#Французский язык в новостях

Vigilance - Les mots de l'actualité du 26/07/2019

mots-actu_v.png
RFI
Les mots de l'actualité : une chronique pétillante qui éclaire en deux minutes un mot ou une expression entendue dans l'actualité.

Il fait bien chaud en France, et on parle de vigilance, et même parfois d’alerte. Avec des couleurs pour en distinguer les niveaux. Le vert indique une situation où rien, a priori, n’est inquiétant ; puis vient le jaune, qui déjà met en garde. La vigilance orange doit bien plus encore susciter notre prudence - des phénomènes qui peuvent être dangereux sont attendus - et quand la vigilance est rouge, c’est-à-dire une météo exceptionnellement menaçante qu’on a affaire.

Alors bien souvent, on nous somme de rester « vigilants », c’est-à-dire de garder notre attention en éveil, et d’exercer une surveillance active. C’est un appel à regarder autour de soi, à être conscient de ce qui nous entoure, à être en alerte comme lorsqu’on se trouve dans un environnement où quelque danger est, non pas probable, mais simplement possible.

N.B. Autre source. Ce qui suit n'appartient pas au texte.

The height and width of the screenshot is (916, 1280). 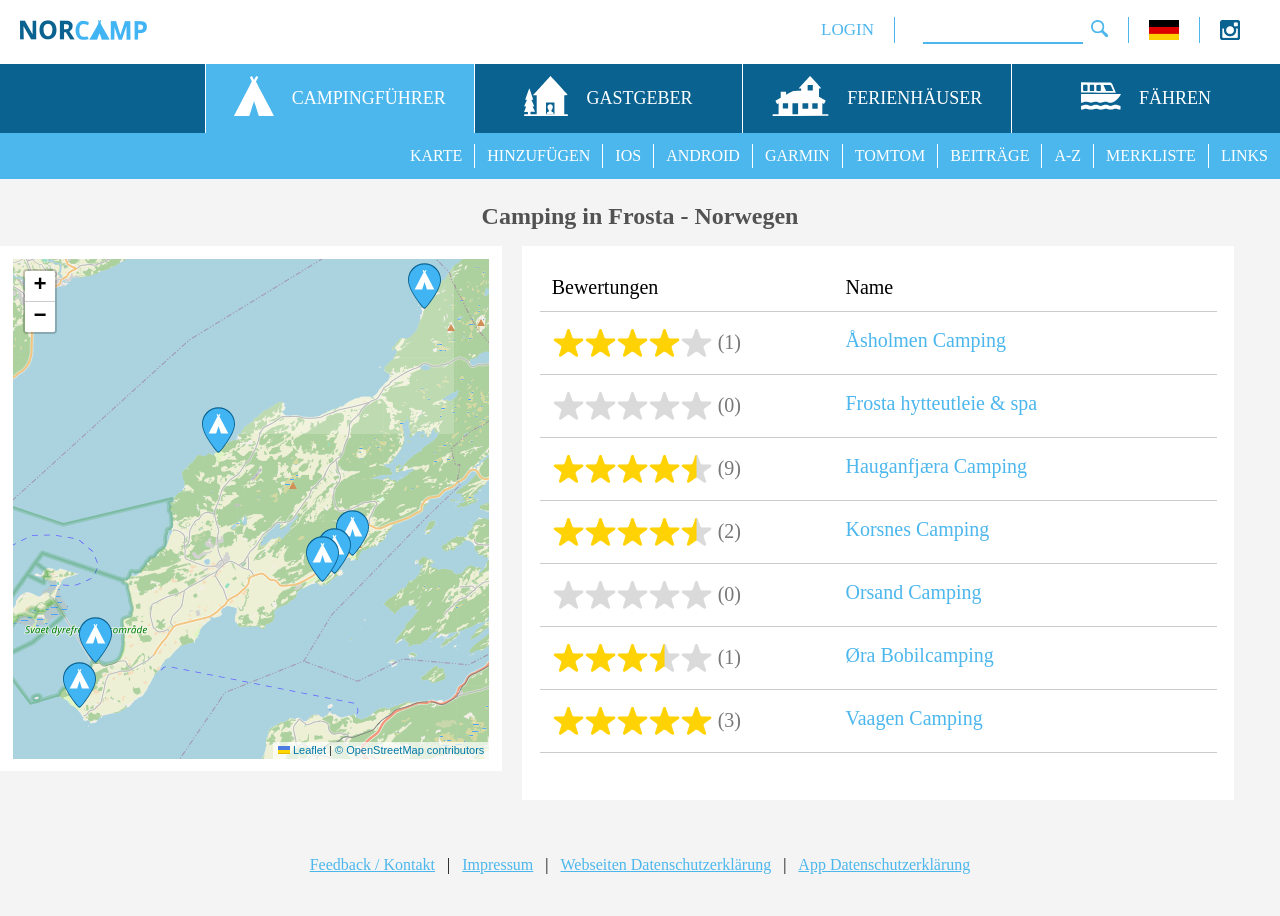 I want to click on TOMTOM, so click(x=890, y=155).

Alors, on nous enjoint aussi parfois d’être attentifs ensemble, notamment quand on craint des risques de terrorisme et d’attentats : c’est la formule des messages diffusés dans le métro parisien. On sollicite des voyageurs une attention calme, sans hystérie et sans excès, mais qui ne se relâche jamais tout à fait. C’est le principe même de la veilleuse, petite lumière, peu intense, mais jamais totalement éteinte.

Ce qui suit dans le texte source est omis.